Esperó un momento, luego, llevándose el dedo a la boca, me indicó que la siguiera en silencio. Era un corredor interminable, oscurecido por la sombra de unas colas que caían hasta el piso. Me sentí incómodo y comencé a preguntarme qué hacía ahí, siguiendo a la Tiqui como idiota. Nos introdujimos a un cuarto que olía a viejo y el verlo todo tan ordenado me dio malestar. La Tiqui se detuvo y se quedó como estatua. El silencio empezó a irritarme y me pareció que oscurecía cada vez más. Iba a preguntarle a la Tiqui qué onda, cuando oí el primer bombazo/
/Seguido de un fuerte y rápido toque al redoblante, para caer en los platos, luego el bajo y la primera y el órgano siguiéndoles. Un escalofrío me recorrió la espalda y el corazón se me quedó haciendo peor que los tamborazos del mariguano ese que se deshacía en el estéreo. La Tiqui me hizo una seña para que nos tiráramos al piso y luego nos arrastramos hasta una cortina que cubría una puerta entreabierta.

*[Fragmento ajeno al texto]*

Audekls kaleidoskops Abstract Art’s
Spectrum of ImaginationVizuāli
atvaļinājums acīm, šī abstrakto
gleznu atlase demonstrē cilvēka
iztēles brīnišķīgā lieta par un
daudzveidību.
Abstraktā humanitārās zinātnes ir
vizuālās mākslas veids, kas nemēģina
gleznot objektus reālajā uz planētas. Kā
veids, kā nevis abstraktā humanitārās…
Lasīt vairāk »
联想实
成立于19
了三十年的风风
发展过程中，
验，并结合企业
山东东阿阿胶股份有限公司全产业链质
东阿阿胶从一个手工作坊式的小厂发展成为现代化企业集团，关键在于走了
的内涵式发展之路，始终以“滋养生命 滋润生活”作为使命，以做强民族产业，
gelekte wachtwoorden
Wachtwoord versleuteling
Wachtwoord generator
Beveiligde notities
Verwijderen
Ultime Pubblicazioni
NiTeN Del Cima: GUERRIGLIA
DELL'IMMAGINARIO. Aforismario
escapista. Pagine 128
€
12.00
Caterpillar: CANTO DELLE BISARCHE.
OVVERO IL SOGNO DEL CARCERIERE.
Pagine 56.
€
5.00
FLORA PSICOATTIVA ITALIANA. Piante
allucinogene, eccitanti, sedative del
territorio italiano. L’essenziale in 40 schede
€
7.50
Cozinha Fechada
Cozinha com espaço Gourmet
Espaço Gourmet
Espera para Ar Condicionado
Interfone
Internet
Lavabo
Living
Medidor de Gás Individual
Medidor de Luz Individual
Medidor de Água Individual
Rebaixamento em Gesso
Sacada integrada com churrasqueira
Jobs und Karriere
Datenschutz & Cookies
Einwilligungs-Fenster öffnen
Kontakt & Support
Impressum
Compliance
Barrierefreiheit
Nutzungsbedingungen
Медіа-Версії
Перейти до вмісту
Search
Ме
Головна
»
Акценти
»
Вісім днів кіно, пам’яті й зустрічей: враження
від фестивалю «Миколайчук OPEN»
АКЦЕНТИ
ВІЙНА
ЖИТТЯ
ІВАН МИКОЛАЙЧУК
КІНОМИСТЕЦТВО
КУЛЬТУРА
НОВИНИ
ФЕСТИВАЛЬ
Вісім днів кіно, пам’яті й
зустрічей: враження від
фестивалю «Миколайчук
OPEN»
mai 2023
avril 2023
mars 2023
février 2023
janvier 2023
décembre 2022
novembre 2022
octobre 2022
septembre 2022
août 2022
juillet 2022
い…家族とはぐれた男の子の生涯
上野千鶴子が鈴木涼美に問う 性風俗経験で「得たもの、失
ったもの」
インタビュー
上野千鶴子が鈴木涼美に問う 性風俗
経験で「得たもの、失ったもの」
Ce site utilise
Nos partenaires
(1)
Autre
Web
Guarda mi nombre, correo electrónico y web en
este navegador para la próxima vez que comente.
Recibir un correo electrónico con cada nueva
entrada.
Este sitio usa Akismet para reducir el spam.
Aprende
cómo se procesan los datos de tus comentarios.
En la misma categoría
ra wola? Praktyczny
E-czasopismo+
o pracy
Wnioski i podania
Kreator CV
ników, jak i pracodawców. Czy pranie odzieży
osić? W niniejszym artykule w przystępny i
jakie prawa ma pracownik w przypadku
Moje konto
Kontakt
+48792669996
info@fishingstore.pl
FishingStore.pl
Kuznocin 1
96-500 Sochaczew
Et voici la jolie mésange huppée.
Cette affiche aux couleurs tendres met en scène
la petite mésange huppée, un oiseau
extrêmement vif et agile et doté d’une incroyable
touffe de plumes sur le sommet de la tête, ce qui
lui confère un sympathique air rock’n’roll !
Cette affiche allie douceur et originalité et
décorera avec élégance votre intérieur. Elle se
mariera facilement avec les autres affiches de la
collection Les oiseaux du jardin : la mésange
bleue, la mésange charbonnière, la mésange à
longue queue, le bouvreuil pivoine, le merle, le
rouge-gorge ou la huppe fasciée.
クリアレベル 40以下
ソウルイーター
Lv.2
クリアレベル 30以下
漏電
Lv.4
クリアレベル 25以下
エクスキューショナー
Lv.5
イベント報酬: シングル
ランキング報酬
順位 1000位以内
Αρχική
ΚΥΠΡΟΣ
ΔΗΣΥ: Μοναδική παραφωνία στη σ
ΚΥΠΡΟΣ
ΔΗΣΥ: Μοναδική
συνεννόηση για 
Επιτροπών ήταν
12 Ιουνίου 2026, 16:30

En la otra habitación una chava descalza y en minifaldita se movía como poseída, agitando su cabello como las bailarinas de la época en la tele. El cantante gritaba algo en inglés, que yo oía como guau–guau, seguido de una convulsión de bajo, requinto y batería que me hacía sentir un vacío en el estómago. La Tiqui se había acomodado y miraba atentamente, como aprendiéndose de memoria los movimientos de su sister. Conocía a la Ximena de antes, la había visto en el parque rodeada de unos cuates que se mantenían sentados en una banca, oyendo un radio de transistores. Si no, en el cine con los mismos cuates o con sus cuatas haciéndose ver en el intermedio. Me parecía loca, pero no así de esquizofrénica. El bajista se quedó solo de repente, apagando un poco la cosa. Yo sentía que los pom–pom agitaban más y más mi respiración. La Tiqui seguía como hipnotizada. La Xime calmó el ritmo, apretó los brazos a su pecho, ladeó la cabeza hasta recostarla en su hombro y empezó a acariciarse la espalda, moviéndose suavemente. Un saxofonista apareció entonces dando unas notas que me electrizaron, me parecieron un grito. Pensé en gaviotas y en letanías, en las tardes de lluvia después de las clases. Ella deslizó sus manos hasta sus nalgas y se las acarició detenidamente. La Tiqui me apretó el brazo con las uñas, tensa, a la espera de algo. Sus manos bajaron más hasta detenerse en los bordes de la minifaldita. Las notas del saxo se me atoraron en la garganta. Tragué saliva y sentí que todo se me confundía en la cabeza. La Tiqui hundió sus uñas en mi brazo. El saxofonista se unió en una sola nota con el requintista y empezó otra vez el desmadre de bajo, batería, gritos que sentí que me estallaban en la cabeza. Cerré los ojos, le di un jalón a la Tiqui que le provocó un gritito apagado y la abracé fuerte, fuerte/
/–¿Qué están haciendo?– oí y fue como que si el mundo me hubiera caído en el estómago, solté a la Tiqui, sentí el piso frío bajo mis espaldas, vi un pie descalzo a mi lado, levanté la vista y entonces vi la cara de la Ximena al final de unas piernas larguísimas. La Tiqui estaba pálida de repente, como si en lugar de su hermana se nos hubieran aparecido los marcianos. Lo único que se me ocurrió fue preguntarle a qué hora se había acabado la música, a qué hora había abierto la puerta: no lo hice. Miré a la Tiqui que seguía como piedra, los ojotes de la Ximena hasta arriba, volví a sentir el silencio y que el cuarto olía a viejo. La chava se encuclilló, nos miró detenidamente la cara de tarados que teníamos, se llevó la mano a la boca y soltó una carcajada que me retumbó en la cabeza. La Tiqui suspiró y soltó a llorar. Me levanté de un solo y salí corriendo: el corredor estaba oscuro y el zaguán era un túnel negro. Mientras abría el portón oí que la Ximena seguía riendo y la Tiqui llorando a gritos. Locas de mierda, pensé, y corrí y corrí por las calles hasta llegar a mi casa.